======== PROVIDED RECORDS ========
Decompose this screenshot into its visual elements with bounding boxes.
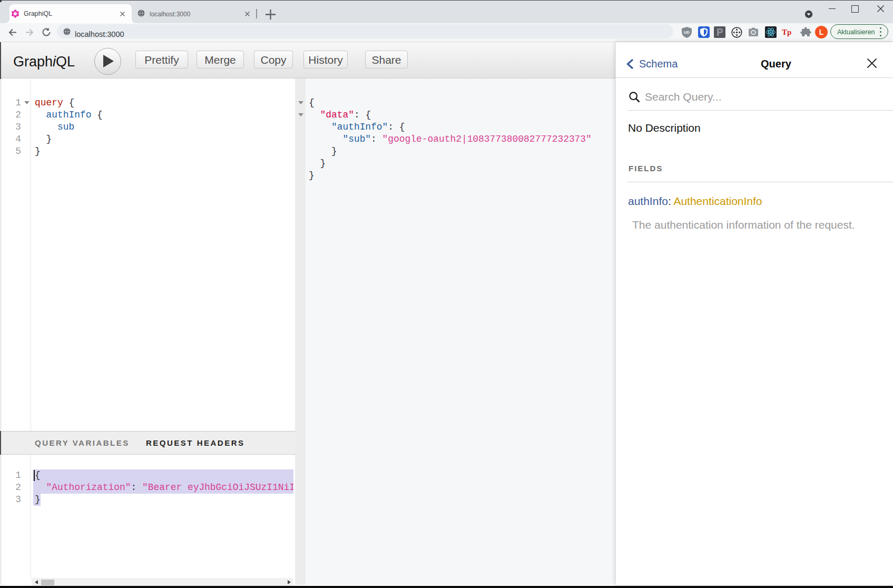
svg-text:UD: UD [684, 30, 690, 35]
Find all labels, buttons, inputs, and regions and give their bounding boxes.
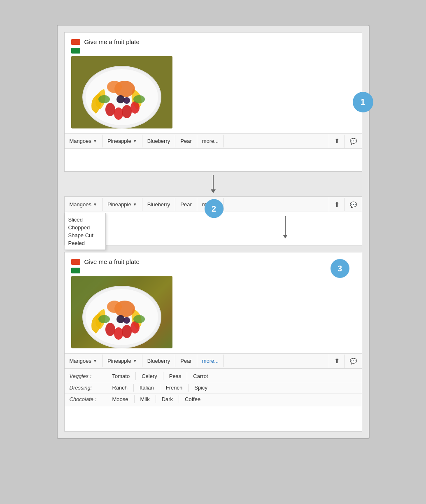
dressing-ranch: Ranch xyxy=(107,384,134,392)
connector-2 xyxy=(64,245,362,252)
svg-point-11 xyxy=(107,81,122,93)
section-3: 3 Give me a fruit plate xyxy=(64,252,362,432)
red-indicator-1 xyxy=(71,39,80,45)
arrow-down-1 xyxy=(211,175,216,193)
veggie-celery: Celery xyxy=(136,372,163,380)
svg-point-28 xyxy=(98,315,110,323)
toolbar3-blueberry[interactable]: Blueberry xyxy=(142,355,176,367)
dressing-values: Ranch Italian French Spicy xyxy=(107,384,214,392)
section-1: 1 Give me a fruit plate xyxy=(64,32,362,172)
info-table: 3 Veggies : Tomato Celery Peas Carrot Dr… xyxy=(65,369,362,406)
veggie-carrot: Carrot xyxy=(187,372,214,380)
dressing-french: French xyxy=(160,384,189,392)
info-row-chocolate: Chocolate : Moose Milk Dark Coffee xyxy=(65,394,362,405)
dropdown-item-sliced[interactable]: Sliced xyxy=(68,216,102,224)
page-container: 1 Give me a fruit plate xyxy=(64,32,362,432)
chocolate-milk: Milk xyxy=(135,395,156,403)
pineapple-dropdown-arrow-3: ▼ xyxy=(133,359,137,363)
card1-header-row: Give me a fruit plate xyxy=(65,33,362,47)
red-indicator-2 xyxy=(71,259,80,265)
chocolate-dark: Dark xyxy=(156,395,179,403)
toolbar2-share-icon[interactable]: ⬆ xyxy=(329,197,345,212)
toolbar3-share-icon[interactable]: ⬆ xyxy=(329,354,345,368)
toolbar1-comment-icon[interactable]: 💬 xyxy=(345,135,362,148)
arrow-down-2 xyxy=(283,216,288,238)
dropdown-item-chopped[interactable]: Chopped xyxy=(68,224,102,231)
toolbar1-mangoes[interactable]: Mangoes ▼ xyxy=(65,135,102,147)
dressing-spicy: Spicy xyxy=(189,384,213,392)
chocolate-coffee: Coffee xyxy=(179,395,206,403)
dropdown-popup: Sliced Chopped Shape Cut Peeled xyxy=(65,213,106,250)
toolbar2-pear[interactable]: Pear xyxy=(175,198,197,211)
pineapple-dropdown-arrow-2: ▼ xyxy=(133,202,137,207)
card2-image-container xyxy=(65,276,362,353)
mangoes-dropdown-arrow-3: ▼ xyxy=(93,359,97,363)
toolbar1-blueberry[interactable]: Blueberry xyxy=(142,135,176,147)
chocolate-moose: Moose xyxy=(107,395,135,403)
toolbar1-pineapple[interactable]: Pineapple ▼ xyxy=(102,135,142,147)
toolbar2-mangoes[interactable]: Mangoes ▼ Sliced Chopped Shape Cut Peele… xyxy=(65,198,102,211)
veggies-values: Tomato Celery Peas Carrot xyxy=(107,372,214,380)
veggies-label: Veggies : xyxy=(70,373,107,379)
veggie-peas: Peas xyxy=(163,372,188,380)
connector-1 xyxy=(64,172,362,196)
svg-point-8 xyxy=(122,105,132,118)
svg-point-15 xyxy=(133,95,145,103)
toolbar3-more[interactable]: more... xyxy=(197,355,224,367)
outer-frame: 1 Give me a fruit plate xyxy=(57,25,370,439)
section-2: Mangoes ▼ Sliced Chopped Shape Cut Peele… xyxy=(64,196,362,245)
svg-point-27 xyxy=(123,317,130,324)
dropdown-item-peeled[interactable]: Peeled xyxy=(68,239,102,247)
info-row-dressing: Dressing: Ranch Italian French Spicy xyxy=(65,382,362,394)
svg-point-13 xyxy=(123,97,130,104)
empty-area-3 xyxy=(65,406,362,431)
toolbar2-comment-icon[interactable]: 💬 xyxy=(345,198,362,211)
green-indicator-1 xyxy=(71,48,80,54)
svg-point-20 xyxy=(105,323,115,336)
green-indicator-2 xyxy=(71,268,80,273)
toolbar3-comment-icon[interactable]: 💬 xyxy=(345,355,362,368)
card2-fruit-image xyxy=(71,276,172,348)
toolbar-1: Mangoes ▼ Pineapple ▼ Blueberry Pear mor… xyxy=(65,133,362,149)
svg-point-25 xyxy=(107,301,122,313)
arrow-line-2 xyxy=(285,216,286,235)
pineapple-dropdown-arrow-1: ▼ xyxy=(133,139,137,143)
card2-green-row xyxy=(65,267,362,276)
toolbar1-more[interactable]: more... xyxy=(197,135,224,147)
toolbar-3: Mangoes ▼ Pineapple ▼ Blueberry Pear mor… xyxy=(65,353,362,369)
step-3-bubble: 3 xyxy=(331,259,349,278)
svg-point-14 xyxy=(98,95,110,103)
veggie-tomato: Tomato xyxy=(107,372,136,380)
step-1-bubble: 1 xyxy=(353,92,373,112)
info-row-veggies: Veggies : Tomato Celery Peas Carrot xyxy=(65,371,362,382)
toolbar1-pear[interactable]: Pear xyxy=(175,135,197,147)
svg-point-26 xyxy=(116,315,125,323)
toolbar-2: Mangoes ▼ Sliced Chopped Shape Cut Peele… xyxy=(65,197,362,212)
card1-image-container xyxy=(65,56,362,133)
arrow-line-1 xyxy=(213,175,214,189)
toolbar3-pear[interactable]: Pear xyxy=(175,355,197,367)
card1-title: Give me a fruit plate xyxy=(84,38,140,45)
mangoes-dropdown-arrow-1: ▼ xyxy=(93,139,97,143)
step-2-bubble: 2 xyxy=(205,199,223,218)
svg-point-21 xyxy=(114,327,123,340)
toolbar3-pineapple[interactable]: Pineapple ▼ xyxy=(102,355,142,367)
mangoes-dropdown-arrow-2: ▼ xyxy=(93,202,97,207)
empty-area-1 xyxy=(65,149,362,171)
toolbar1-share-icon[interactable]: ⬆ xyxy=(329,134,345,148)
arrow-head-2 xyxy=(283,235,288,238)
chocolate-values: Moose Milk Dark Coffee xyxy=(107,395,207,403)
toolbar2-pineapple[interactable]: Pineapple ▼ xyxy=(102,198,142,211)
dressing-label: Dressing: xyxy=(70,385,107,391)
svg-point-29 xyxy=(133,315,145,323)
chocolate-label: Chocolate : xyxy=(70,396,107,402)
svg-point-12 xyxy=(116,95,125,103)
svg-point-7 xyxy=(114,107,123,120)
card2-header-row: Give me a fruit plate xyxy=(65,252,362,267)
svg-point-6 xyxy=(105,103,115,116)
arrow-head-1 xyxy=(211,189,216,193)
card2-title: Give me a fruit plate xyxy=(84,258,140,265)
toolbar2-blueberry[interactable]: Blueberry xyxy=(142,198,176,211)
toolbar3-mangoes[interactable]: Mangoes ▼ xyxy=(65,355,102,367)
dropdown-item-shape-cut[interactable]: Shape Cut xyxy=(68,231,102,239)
========
======== PROVIDED RECORDS ========
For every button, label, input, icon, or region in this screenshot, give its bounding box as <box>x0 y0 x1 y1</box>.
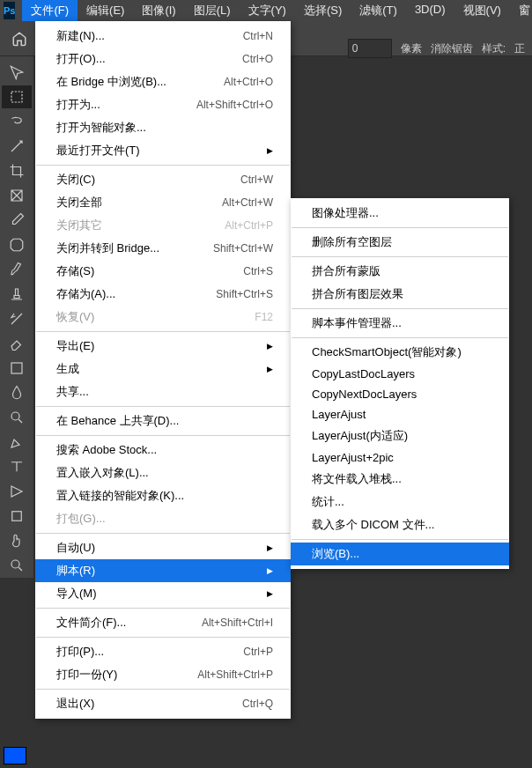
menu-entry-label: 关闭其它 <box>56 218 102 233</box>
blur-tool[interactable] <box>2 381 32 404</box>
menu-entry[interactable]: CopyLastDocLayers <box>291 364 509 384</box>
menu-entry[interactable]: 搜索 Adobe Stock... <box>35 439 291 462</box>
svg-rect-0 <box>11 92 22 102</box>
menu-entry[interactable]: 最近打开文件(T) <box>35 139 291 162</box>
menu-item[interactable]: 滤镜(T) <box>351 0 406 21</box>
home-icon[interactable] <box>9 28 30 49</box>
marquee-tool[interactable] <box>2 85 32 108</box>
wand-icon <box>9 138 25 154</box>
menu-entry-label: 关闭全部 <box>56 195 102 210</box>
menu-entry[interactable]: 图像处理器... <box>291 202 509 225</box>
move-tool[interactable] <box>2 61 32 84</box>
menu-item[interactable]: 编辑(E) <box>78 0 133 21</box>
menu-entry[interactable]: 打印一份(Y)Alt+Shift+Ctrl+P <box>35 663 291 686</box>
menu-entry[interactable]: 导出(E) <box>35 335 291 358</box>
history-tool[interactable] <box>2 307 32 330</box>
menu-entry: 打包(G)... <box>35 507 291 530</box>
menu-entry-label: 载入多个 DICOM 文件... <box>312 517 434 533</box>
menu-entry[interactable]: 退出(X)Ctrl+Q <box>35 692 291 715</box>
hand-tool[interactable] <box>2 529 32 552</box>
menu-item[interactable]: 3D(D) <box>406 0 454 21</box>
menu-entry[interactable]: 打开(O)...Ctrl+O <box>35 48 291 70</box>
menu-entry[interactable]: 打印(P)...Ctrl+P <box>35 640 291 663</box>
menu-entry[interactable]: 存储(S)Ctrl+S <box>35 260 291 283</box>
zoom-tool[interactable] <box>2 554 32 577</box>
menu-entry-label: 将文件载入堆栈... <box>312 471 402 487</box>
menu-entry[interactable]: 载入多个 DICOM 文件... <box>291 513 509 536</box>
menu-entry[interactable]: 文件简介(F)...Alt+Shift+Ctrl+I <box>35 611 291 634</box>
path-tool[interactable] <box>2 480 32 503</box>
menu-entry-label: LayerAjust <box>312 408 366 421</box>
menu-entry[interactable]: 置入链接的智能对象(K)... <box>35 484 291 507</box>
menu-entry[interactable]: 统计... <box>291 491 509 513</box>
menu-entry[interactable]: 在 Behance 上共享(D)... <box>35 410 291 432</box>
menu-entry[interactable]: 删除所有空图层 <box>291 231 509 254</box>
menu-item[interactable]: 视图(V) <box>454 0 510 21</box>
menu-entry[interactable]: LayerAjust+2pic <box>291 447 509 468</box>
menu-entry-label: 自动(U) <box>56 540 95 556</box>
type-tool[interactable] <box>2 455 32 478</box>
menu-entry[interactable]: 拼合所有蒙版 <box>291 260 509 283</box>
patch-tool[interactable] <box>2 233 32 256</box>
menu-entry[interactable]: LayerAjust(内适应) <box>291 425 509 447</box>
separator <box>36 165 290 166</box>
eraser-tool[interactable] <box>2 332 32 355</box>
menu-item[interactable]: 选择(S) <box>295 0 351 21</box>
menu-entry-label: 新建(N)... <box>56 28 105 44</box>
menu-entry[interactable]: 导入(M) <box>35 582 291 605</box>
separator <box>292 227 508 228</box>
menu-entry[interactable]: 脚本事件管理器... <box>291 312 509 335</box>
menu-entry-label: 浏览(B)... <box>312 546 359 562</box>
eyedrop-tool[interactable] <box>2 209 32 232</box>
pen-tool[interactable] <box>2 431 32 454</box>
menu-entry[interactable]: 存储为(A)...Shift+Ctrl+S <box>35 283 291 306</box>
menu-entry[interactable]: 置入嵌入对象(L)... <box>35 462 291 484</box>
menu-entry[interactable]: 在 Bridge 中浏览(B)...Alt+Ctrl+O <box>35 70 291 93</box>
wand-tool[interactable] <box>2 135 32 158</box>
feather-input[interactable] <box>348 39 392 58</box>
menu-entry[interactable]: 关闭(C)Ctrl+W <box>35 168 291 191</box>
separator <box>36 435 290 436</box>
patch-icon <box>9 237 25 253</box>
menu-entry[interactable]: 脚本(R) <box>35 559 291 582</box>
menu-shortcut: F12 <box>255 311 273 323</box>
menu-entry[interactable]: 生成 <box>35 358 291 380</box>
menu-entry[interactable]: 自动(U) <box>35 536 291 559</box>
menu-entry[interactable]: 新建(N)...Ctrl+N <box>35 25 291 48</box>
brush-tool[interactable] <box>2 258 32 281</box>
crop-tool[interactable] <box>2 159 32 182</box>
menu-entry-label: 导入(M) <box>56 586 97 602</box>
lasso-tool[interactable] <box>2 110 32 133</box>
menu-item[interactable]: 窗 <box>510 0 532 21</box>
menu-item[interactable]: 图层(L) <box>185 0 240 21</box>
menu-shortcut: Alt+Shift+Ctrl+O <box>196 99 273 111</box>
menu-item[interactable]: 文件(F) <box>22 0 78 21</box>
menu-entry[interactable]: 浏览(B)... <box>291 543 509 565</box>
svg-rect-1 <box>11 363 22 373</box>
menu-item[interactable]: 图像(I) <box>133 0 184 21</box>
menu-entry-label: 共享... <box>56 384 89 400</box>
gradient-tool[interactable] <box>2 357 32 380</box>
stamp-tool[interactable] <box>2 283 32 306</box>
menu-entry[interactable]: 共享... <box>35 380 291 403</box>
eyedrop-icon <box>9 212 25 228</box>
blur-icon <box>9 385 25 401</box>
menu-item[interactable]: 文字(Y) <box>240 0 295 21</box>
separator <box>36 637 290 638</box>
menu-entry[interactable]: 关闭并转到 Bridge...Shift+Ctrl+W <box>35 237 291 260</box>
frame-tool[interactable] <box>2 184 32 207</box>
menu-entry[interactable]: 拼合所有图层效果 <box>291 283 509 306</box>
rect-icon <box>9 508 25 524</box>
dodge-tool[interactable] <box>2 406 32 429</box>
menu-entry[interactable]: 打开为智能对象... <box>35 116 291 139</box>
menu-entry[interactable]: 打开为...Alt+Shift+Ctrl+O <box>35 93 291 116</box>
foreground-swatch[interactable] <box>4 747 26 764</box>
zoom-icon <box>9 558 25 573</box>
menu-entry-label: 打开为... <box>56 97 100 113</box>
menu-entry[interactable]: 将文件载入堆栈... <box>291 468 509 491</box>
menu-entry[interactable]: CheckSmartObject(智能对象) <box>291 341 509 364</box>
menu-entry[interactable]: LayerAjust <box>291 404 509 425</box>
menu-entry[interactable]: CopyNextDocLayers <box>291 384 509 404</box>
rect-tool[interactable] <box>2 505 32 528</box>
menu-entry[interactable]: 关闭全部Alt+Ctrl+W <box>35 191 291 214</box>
========
## WORK ORDER
Read through the data above. Report each line that has the word "boxes".

## ANSWER SECTION
Decompose this screenshot into its visual elements with bounding boxes.
Find all labels, buttons, inputs, and regions and give their bounding boxes.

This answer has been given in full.